WORK ITEM:
Exclude the pictures, then copy all remaining records exactly.

LISTED RECORDS:
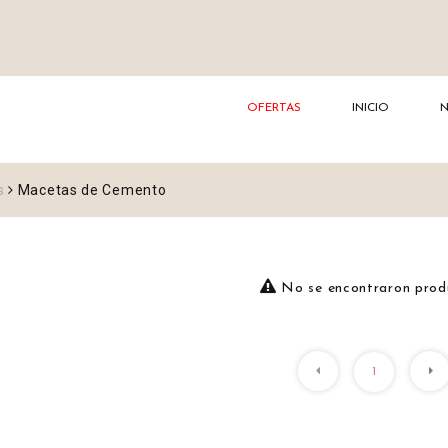
OFERTAS
INICIO
s
Macetas de Cemento
No se encontraron prod
1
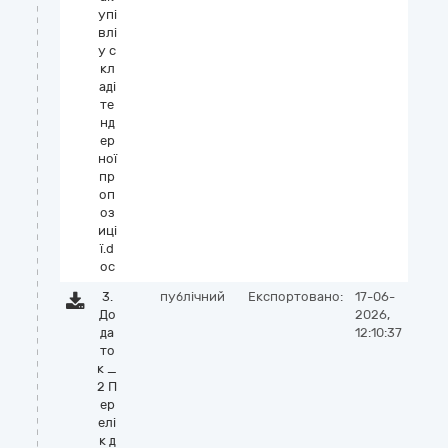
упі
влі
у с
кл
аді
те
нд
ер
ної
пр
оп
оз
иці
ї.d
oc
3.
публічний
Експортовано:
17-06-
До
2026,
да
12:10:37
то
к _
2 П
ер
елі
к д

EXERCISE SOLUTION:
OFERTAS
INICIO
s
Macetas de Cemento
No se encontraron prod
1
упі
влі
у с
кл
аді
те
нд
ер
ної
пр
оп
оз
иці
ї.d
oc
3.
публічний
Експортовано:
17-06-
До
2026,
да
12:10:37
то
к _
2 П
ер
елі
к д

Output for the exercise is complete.